Objetivo é chamar atenção da sociedade para a realidade vivida pela agricultura e pela pecuária familiar. Milhares de agricultores participaram do ato na Praça da República

Produtores rurais dos quatro cantos do Rio Grande do Sul realizaram na quarta-feira, dia 16 de fevereiro, uma das maiores mobilizações em favor da agricultura do Brasil. O 10º Grito de Alerta reuniu cerca de cinco mil pessoas na Praça da República e cobra, das autoridades governamentais, celeridade na implantação de medidas que auxiliem os homens e mulheres do campo a enfrentar a estiagem que assola o estado. O ato, com objetivo principal da busca pela renegociação das dívidas e da criação de um crédito emergencial para atender os agricultores afetados, é organizado pela Federação dos Trabalhadores na Agricultura no Rio Grande do Sul (Fetag-RS), contando com apoio das Regionais Sindicais.

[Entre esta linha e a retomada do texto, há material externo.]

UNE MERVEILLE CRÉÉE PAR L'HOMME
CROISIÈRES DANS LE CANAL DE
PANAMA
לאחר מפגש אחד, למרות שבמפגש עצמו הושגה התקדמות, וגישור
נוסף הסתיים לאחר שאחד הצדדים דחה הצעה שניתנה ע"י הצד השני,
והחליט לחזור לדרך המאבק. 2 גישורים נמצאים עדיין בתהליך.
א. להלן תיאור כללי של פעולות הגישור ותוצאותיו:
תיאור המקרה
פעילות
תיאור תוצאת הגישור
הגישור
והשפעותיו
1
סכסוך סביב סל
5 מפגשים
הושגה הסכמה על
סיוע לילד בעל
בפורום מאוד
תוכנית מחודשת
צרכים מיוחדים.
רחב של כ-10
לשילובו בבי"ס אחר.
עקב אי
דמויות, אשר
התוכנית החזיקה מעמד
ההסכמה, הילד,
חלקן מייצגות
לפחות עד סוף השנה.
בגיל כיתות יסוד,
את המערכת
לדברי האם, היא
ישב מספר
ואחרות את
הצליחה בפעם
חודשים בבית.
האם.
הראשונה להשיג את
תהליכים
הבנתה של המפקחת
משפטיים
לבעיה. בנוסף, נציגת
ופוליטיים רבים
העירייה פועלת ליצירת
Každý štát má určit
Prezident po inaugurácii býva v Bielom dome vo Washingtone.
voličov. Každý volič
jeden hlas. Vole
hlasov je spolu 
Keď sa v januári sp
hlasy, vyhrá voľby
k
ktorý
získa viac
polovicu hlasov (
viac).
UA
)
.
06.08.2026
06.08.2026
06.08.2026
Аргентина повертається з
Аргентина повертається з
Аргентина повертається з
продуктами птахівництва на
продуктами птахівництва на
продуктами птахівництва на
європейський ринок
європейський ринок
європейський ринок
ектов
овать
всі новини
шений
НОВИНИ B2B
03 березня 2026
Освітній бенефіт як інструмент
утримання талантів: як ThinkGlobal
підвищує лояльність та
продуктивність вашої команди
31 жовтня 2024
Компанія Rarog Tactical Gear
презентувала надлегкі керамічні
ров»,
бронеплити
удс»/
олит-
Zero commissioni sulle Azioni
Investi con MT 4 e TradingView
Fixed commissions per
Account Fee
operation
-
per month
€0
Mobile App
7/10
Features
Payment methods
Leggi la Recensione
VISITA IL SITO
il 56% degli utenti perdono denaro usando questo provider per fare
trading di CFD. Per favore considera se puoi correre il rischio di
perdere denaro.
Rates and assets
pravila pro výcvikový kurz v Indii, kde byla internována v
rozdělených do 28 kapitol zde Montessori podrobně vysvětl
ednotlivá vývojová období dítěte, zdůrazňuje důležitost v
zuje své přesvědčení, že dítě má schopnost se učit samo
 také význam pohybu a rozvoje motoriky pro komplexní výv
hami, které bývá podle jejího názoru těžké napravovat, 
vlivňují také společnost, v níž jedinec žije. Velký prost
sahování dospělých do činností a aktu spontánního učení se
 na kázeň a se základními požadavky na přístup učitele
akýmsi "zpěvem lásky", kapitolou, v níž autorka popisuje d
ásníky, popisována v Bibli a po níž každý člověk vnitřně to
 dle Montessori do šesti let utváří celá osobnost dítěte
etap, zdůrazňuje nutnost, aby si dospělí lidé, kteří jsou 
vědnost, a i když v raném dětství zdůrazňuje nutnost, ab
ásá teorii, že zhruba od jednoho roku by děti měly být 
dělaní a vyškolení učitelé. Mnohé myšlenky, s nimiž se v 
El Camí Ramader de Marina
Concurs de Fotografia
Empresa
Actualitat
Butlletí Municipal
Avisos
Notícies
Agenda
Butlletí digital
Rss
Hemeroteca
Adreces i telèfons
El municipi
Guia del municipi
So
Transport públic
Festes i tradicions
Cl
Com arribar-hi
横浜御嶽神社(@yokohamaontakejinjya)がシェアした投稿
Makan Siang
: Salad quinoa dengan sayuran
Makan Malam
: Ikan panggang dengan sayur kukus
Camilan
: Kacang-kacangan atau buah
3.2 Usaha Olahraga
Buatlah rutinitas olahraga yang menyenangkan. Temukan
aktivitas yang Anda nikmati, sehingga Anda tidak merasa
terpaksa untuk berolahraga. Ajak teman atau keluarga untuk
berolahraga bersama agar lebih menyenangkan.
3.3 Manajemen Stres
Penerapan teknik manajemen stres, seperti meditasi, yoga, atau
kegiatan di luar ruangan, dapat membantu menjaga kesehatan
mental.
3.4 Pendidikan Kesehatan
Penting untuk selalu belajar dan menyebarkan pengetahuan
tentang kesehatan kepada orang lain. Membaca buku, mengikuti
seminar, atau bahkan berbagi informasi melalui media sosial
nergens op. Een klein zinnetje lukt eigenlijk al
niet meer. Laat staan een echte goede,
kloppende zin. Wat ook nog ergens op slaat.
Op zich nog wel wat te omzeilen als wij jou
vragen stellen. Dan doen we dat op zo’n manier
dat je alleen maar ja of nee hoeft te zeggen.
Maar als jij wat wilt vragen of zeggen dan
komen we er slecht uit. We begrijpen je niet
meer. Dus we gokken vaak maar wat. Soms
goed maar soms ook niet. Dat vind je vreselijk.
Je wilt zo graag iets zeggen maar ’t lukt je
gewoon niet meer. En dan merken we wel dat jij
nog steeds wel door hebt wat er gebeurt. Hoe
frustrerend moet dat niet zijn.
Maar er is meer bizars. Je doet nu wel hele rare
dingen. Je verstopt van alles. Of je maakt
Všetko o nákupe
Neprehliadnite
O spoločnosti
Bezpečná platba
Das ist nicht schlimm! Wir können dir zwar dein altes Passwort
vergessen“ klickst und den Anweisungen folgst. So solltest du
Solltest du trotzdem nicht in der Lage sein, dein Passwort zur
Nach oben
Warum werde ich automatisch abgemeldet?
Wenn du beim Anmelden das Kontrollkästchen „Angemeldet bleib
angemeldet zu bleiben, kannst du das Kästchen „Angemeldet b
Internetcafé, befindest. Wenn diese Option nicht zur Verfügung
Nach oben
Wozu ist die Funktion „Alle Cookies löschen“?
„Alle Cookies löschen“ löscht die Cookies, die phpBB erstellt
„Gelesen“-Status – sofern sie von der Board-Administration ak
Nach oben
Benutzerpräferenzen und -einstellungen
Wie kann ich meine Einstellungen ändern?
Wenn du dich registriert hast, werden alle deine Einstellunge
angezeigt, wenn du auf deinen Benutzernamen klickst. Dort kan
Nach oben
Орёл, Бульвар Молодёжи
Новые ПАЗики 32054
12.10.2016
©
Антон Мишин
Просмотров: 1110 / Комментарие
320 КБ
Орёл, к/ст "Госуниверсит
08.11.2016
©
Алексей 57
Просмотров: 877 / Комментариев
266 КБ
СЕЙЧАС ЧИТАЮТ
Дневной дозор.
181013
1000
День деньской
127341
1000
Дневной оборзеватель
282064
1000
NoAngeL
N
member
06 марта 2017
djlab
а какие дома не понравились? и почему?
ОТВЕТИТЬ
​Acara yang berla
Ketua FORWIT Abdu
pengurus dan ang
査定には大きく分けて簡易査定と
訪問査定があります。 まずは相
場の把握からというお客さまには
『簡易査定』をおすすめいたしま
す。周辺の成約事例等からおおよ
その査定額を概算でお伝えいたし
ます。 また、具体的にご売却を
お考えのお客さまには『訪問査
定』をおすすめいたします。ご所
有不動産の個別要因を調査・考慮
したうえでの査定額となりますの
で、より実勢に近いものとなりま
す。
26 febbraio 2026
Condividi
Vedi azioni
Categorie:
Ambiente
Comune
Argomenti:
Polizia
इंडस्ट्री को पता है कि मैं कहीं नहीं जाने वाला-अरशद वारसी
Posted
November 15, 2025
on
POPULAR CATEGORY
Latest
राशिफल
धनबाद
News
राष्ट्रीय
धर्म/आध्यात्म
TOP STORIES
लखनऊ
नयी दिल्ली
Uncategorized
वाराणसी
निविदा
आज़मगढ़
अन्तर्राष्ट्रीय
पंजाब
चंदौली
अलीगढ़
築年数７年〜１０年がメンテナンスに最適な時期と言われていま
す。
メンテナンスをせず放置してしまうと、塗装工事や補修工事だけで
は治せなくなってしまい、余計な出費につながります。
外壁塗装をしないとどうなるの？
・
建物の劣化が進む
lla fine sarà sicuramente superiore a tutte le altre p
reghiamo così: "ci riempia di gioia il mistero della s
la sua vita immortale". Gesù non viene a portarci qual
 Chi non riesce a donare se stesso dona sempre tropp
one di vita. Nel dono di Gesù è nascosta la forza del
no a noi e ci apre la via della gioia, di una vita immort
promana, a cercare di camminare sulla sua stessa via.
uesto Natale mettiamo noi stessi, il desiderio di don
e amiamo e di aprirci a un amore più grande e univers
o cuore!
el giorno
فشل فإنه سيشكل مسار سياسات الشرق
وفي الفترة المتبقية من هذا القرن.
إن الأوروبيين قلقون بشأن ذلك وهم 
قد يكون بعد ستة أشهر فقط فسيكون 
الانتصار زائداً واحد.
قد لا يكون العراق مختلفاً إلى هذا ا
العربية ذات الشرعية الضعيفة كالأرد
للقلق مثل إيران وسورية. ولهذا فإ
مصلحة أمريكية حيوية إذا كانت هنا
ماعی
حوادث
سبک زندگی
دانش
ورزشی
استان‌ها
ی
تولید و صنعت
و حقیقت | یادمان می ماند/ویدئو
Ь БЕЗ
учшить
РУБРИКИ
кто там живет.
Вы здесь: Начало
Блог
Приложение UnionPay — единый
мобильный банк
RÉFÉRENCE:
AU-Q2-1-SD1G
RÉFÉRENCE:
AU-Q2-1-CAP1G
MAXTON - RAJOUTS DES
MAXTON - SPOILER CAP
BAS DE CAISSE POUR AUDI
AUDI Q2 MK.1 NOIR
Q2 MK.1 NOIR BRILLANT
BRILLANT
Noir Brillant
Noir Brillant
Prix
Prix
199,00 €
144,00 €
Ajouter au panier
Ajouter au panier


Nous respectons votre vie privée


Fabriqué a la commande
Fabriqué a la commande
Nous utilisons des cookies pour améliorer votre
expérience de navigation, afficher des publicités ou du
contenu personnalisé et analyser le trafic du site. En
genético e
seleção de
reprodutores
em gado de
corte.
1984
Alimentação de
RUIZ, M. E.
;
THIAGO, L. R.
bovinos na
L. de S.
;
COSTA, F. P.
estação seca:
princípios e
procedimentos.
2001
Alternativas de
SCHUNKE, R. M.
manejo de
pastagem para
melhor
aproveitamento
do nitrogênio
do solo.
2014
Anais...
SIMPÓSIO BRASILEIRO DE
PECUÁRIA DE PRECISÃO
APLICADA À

O Sindicato dos Trabalhadores Rurais (STR), de Guaporé, presido por Fernando Marcolin, esteve representado com uma comitiva de cerca de 15 produtores. Todos lutando e chamando a atenção da sociedade para a realidade vivida pela agricultura e pela pecuária familiar, que vem enfrentando sérias dificuldades para produzir alimentos e obter recursos para a sua própria subsistência. O evento, com o slogan “Chega de promessa! Queremos AÇÃO!”, tratou sobre diversas pautas. Entre elas, destacam-se: diminuição dos custos de produção; mais recursos para o PNAE e PAA; polícias de incentivo à juventude rural; política de preços dos combustíveis; retorno do subsídio para energia elétrica no meio rural, entre outras.

“O movimento sindical está pressionando os governos porque nas últimas três estiagens os produtores é que acabaram pagando a conta. Só promessas e poucas ações concretas foram executadas em favor de quem coloca o alimento na mesa da população. Não recebemos anistia e nem subsídios dos Governos Federal e Estadual. Os agricultores não estão cobrando nada além dos seus direitos. Queremos a valorização dos agricultores, principalmente dos familiares. Muitos estão pensando em desistir, infelizmente”, disse Marcolin que, em virtude de problemas particulares, não pode acompanhar a comitiva.

Ao longo da pandemia do coronavírus (Covid-19), segundo o presidente do STR Guaporé, o setor primário foi um dos maiores prejudicados e os produtores sentiram na pele os efeitos do aumento nos custos de produção de toda a cadeia produtiva.